C. The whole town smelled like smoke and crushed concrete. Eve never even knew that crushed rock had a smell. It was the smell of hot dust, like when someone turned on an old light in a forgotten room. How were things still smoking? It had been a month since the last wave of fires. This had to be something stronger than nuclear, something far worse. Maybe the molten core of the earth was burning its way through all the layers of rock and making its way to the surface, killing the earth from the inside out. Maybe the sun had gone supernova. Maybe their country had pissed off the wrong people. She didn’t know. How could she? The world wasn’t a place of questions and answers anymore, just drive. Food. Water. Sleep. Sex. The last Eve could do without, but it usually got her food and a safe place to sleep. It wasn’t without consequence. Eve pressed her hand against the bump. It was possibly the man who she bartered with for a bottle of water, but it was probably the guy she asked to help hotwire the car. The car, crumpled and not long for the world, got her to the river when she decided she didn’t want to do the things she had to do inland for water. It gave her a new home: a little den in the rubble of what used to be a suspension bridge. When the sun rose in the morning, she could almost forget that the world was so terrible. The baby kicked its foot against the membranous envelop that was her body. She hoped it was Hotwire. Eve hid behind a column in what used to be a parking structure, yearning for the dark comfort of her


home.
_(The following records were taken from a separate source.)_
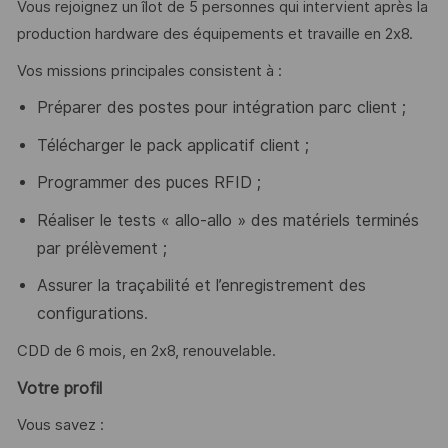
Vous rejoignez un îlot de 5 personnes qui intervient après la
production hardware des équipements et travaille en 2x8.
Vos missions principales consistent à :
Préparer
des postes
pour intégration parc client ;
Télécharger le pack applicatif client
;
Programmer des puces RFID ;
Réaliser le tests «
allo
-
allo
» des
matériels terminés
par prélèvement ;
Assurer la traçabilité et l’enregistrement des
configurations
.
CDD de 6 mois, en 2x8, renouvelable.
Votre profil
Vous savez :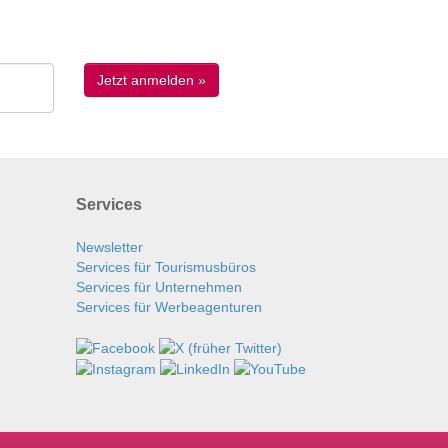
Services
Newsletter
Services für Tourismusbüros
Services für Unternehmen
Services für Werbeagenturen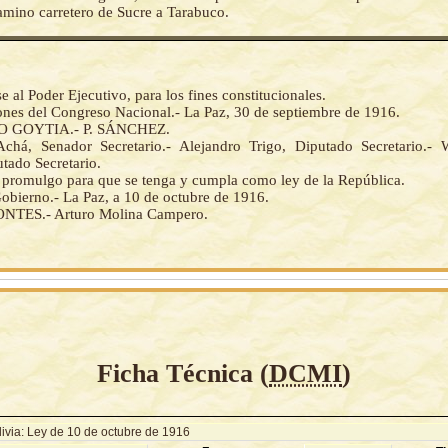
mino carretero de Sucre a Tarabuco.
al Poder Ejecutivo, para los fines constitucionales.
iones del Congreso Nacional.- La Paz, 30 de septiembre de 1916.
 GOYTIA.- P. SÁNCHEZ.
chá, Senador Secretario.- Alejandro Trigo, Diputado Secretario.-
tado Secretario.
la promulgo para que se tenga y cumpla como ley de la República.
obierno.- La Paz, a 10 de octubre de 1916.
TES.- Arturo Molina Campero.
Ficha Técnica (
DCMI
)
livia: Ley de 10 de octubre de 1916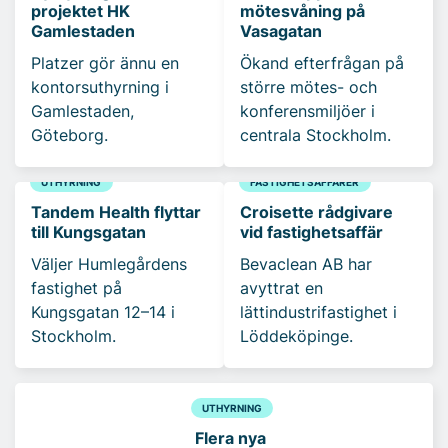
projektet HK
mötesvåning på
Gamlestaden
Vasagatan
Platzer gör ännu en
Ökand efterfrågan på
kontorsuthyrning i
större mötes- och
Gamlestaden,
konferensmiljöer i
Göteborg.
centrala Stockholm.
UTHYRNING
FASTIGHETSAFFÄRER
Tandem Health flyttar
Croisette rådgivare
till Kungsgatan
vid fastighetsaffär
Väljer Humlegårdens
Bevaclean AB har
fastighet på
avyttrat en
Kungsgatan 12–14 i
lättindustrifastighet i
Stockholm.
Löddeköpinge.
UTHYRNING
Flera nya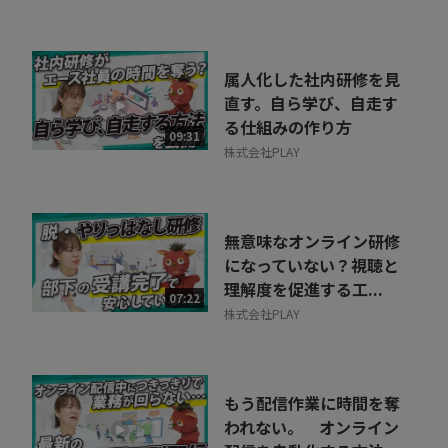
属人化した社内研修を見
直す。自ら学び、自走す
る仕組みの作り方
09:31
株式会社PLAY
無意味なオンライン研修
になっていない？視聴と
理解度を促進する工...
07:22
株式会社PLAY
もう配信作業に時間を奪
われない。 オンライン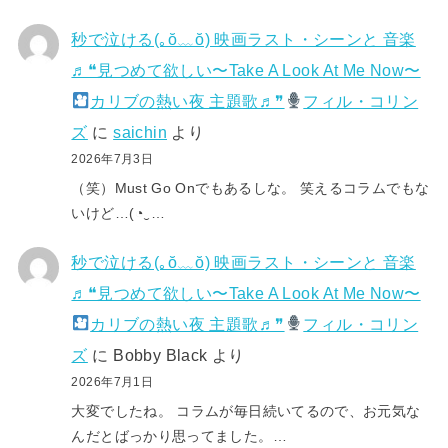
秒で泣ける(⁠｡⁠ŏ⁠﹏⁠ŏ⁠) 映画ラスト・シーンと 音楽
♬❝見つめて欲しい〜Take A Look At Me Now〜
カリブの熱い夜 主題歌♬❞
フィル・コリン
ズ
に
saichin
より
2026年7月3日
（笑）Must Go Onでもあるしな。 笑えるコラムでもな
いけど…(⁠◔⁠‿⁠…
秒で泣ける(⁠｡⁠ŏ⁠﹏⁠ŏ⁠) 映画ラスト・シーンと 音楽
♬❝見つめて欲しい〜Take A Look At Me Now〜
カリブの熱い夜 主題歌♬❞
フィル・コリン
ズ
に
Bobby Black
より
2026年7月1日
大変でしたね。 コラムが毎日続いてるので、お元気な
んだとばっかり思ってました。…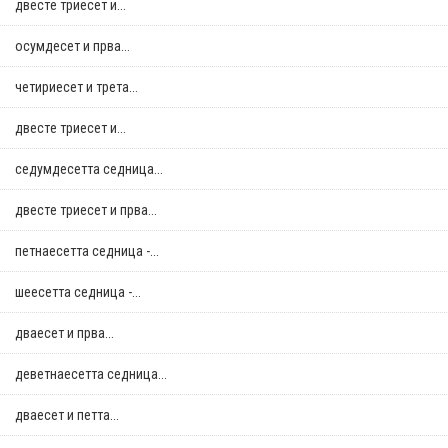
двестe триесет и...
осумдесет и прва...
четириесет и трета...
двестe триесет и...
седумдесетта седница...
двестe триесет и прва...
петнаесетта седница -...
шеесетта седница -...
дваесет и прва...
деветнаесетта седница...
дваесет и петта...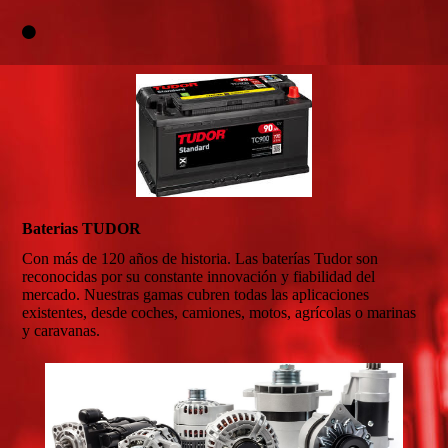
Baterias TUDOR
Con más de 120 años de historia. Las baterías Tudor son
reconocidas por su constante innovación y fiabilidad del
mercado. Nuestras gamas cubren todas las aplicaciones
existentes, desde coches, camiones, motos, agrícolas o marinas
y caravanas.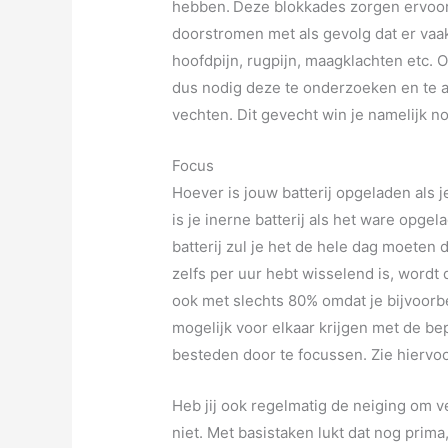
hebben.
Deze blokkades zorgen ervoor
doorstromen met als gevolg dat er vaak 
hoofdpijn, rugpijn, maagklachten etc.
dus nodig deze te onderzoeken en te a
vechten. Dit gevecht win je namelijk no
Focus
Hoever is jouw batterij opgeladen als 
is je inerne batterij als het ware opg
batterij zul je het de hele dag moeten
zelfs per uur hebt wisselend is, wordt
ook met slechts 80% omdat je bijvoorbe
mogelijk voor elkaar krijgen met de bep
besteden door te focussen. Zie hiervo
Heb jij ook regelmatig de neiging om v
niet. Met basistaken lukt dat nog prim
Food didn’t come as easy as it used to. The world had a distain for pregnancy but no sympathy, and running with a ten-pound water balloon strapped to her stomach didn’t simplify the process. She wanted it out of her. The angry buzzing of her thoughts deafened her, and she forced herself to pay attention. The space magnified every sound, and she listened. No footsteps. No rustling. Just someone’s exaggerated breaths giving way to a whistle and finally a snore. Eve counted them. When she counted to ten, she slipped one column closer to the sleeping figure. Another ten. Another column. Finally, she reached the last column. The stranger slept next to a canvas sack. She had a small gathering at her head: an orange, three boots, and a teddy bear. The toy’s eyes stared straight at her and judged her every step. She ignored it and concentrated on the old woman, legs tensed to run and hands poised to strike. Her eyes twitched, and the rhythm of her body made lines of light shimmer down her greasy hair. The frail shape of the woman’s body planted a seed of guilt in Eve’s belly, seeming to add to the weight of the baby. She carried the weight of the world in her womb. The guilt didn’t hold her back. The woman had what she needed. It would feed two. As if utilitarianism was the law of the land. Eve couldn’t even fool herself with that. The law was survival. Eve had too much blood on her hands, had had too many men inside her, had too many thefts to her name to deny the law. She bore too many sins to worry about ill-gotten fruit. As slowly as humanly possible, Eve bent down and picked up the orange. When she felt the fruit in

her hand, she slunk backwards, only waiting for two snores to switch columns. She reached the stairs and let out an unmeasured breath; she felt the freedom of breathing loudly and freely. “What you got there?” The voice came from up the stairs. “Something that belongs to us?” Another one chimed in. Eve sprinted down the stairs, but her belly bounced up and down and she felt like she might fall forward. Still, she kept her eye on the next step, willing her feet to find the fastest rhythm down. The prowlers caught up without even breaking a sweat. One grabbed her hair and pulled back. She managed to grab the rail but only managed to save herself from falling. They took advantage of her distraction and took the orange from her hand. “We’ve seen you staking the place out.” The man held the orange up and looked at it with reverence. “Thanks for your hard work.” “Hopefully, we’ll catch up with you again.” The other man bowed, and the thieves descended the stairs. Eve sat down. She glared at her abdomen. She wanted to rip the creature out. More than that, as she pulled it out, she hoped it would dig its fingers into the walls of her womb and tear that out too. Then this could never happen again. And the prowlers and traders wouldn’t have an emptiness to fill. She could walk with the assuredness of a man that nothing could be taken from her. Again, with malice, she contemplated her bulge. If the thing had any sense, it would come out a male. She pulled herself up from the step, not entirely sure where to go next.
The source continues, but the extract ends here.